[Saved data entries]

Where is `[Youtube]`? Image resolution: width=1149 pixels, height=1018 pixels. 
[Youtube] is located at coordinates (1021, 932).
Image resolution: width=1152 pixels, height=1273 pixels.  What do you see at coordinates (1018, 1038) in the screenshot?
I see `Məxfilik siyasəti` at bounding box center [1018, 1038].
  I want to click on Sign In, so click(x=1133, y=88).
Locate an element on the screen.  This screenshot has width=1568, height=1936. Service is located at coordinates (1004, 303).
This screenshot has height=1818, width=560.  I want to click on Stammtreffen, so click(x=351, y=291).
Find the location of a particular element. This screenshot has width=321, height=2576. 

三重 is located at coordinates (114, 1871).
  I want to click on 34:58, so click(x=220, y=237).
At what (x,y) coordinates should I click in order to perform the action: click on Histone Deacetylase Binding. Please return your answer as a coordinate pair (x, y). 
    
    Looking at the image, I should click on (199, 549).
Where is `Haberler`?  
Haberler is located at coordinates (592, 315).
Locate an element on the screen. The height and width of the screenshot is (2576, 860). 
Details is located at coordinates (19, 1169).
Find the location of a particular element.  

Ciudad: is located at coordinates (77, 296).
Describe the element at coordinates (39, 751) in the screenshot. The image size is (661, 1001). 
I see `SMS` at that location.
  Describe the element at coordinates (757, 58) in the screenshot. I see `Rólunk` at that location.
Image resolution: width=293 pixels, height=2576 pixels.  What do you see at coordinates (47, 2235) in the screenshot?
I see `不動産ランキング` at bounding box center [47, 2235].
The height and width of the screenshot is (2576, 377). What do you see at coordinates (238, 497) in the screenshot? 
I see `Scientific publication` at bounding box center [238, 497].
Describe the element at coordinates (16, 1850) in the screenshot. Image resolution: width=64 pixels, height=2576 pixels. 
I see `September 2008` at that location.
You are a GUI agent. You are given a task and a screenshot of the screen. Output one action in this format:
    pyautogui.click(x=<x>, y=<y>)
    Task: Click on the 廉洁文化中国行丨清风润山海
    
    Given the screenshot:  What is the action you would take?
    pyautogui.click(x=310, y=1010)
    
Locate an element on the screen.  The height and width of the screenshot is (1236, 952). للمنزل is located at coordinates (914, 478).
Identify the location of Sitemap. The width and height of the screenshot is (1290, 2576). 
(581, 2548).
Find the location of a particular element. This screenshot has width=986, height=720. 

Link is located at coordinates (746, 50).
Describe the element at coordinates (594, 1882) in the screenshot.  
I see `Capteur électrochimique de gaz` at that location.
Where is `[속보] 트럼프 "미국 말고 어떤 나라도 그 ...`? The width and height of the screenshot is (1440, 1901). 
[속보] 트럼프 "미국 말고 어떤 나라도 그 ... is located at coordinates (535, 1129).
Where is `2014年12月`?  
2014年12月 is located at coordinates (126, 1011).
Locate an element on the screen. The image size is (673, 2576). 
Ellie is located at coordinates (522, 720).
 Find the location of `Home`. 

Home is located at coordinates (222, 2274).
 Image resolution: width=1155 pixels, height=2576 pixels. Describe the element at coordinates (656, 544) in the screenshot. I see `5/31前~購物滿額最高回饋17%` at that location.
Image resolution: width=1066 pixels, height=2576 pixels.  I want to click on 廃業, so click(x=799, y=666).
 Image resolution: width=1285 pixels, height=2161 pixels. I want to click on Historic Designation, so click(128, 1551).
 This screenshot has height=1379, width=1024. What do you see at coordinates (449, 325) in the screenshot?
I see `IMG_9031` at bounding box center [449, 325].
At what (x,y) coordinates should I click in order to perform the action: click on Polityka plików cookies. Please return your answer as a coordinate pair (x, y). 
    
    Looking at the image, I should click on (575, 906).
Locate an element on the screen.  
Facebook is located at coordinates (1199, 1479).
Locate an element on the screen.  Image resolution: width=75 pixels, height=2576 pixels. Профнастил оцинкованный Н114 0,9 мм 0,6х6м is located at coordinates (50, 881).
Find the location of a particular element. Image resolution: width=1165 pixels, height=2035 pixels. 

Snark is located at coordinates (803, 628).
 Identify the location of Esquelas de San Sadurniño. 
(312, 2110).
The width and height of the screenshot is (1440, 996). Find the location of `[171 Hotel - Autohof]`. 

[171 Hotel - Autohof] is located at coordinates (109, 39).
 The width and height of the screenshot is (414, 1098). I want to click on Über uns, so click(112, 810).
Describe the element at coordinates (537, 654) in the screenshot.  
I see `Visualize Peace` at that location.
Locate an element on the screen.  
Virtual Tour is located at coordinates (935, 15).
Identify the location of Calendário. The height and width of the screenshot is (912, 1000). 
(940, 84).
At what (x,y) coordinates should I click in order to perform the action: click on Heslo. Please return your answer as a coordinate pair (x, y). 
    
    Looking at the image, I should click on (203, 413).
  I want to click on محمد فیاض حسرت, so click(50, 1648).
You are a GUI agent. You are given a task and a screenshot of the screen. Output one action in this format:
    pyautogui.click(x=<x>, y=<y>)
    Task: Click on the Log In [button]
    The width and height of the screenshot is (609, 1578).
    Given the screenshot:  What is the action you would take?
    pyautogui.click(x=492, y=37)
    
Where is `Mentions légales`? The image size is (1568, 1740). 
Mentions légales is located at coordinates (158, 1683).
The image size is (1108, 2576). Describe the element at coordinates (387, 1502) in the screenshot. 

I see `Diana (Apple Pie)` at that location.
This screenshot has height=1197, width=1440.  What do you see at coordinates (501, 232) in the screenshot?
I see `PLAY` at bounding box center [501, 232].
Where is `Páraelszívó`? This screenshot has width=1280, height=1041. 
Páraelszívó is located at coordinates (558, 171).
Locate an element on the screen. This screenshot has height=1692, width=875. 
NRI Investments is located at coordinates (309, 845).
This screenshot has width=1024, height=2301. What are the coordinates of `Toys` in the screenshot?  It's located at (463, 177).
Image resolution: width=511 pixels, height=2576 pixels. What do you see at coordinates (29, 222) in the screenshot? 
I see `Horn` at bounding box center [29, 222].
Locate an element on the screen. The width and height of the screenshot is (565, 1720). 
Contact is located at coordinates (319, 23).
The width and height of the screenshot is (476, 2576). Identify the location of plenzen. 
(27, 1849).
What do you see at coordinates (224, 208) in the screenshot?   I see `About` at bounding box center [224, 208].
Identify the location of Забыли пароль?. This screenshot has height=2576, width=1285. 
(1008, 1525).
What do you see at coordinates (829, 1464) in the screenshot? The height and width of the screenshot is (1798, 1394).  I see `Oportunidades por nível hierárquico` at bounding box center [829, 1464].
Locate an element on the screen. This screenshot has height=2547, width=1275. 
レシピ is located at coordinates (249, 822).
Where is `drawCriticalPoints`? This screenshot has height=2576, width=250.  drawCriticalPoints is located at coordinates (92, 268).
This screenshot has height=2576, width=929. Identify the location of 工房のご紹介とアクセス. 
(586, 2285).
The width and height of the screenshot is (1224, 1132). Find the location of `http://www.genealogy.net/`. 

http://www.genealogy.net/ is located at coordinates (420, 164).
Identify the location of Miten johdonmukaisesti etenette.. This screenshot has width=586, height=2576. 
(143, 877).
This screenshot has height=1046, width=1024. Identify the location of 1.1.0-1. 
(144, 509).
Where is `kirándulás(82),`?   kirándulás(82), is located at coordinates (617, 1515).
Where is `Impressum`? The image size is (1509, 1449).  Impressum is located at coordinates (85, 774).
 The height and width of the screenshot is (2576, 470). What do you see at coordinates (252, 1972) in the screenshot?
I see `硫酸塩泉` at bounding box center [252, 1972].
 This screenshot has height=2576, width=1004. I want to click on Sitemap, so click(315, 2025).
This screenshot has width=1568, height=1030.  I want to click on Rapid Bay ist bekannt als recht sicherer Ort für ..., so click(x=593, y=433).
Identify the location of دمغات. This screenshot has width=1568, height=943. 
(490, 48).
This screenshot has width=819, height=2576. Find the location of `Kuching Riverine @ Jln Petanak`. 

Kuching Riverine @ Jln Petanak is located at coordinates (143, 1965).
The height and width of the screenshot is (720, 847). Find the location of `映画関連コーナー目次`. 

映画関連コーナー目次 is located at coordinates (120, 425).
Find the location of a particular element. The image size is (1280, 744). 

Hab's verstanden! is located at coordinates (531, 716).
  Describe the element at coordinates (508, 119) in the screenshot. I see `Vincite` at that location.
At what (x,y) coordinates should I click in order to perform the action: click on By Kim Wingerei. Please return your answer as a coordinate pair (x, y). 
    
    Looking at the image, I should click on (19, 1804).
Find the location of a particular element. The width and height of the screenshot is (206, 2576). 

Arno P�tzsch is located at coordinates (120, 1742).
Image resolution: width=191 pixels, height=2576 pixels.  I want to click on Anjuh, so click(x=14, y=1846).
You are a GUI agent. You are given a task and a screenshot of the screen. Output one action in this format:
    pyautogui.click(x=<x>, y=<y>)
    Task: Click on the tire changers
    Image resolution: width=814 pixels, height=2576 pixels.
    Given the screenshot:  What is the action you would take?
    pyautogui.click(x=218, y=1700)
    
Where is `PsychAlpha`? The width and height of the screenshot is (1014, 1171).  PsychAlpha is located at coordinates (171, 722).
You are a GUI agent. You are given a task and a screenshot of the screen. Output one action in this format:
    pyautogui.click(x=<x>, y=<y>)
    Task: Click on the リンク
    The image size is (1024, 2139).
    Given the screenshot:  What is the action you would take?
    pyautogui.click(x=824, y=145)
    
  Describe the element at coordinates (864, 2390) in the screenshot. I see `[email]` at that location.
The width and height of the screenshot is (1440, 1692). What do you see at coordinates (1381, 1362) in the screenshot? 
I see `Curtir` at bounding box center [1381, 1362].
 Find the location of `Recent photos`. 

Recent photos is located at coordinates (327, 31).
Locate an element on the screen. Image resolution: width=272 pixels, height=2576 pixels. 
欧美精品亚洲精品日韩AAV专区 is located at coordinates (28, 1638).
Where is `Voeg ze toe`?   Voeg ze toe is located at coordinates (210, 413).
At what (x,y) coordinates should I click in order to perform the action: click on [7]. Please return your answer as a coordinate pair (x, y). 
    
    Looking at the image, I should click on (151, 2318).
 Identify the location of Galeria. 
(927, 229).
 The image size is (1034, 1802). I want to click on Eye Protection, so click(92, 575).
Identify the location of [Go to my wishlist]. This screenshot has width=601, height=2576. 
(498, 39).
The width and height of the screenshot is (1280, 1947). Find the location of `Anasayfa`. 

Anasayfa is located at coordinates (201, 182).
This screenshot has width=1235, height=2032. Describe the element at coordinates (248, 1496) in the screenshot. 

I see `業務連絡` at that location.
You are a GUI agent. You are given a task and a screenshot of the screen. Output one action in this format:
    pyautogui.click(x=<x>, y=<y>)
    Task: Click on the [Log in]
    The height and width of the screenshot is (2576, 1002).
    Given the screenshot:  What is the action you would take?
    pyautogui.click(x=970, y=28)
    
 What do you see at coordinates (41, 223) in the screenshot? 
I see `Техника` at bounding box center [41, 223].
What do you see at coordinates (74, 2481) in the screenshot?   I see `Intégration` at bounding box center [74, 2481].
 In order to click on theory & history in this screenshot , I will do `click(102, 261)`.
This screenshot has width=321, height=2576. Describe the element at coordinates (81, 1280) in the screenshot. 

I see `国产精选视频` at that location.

__Problem requirements__.
Return the opening line of the data and every line after it through the line containing "This screenshot has height=1818, width=560.", please, exactly as written and with nothing added.

__Solution to the problem__.
Where is `[Youtube]`? Image resolution: width=1149 pixels, height=1018 pixels. 
[Youtube] is located at coordinates (1021, 932).
Image resolution: width=1152 pixels, height=1273 pixels.  What do you see at coordinates (1018, 1038) in the screenshot?
I see `Məxfilik siyasəti` at bounding box center [1018, 1038].
  I want to click on Sign In, so click(x=1133, y=88).
Locate an element on the screen.  This screenshot has width=1568, height=1936. Service is located at coordinates (1004, 303).
This screenshot has height=1818, width=560.  I want to click on Stammtreffen, so click(x=351, y=291).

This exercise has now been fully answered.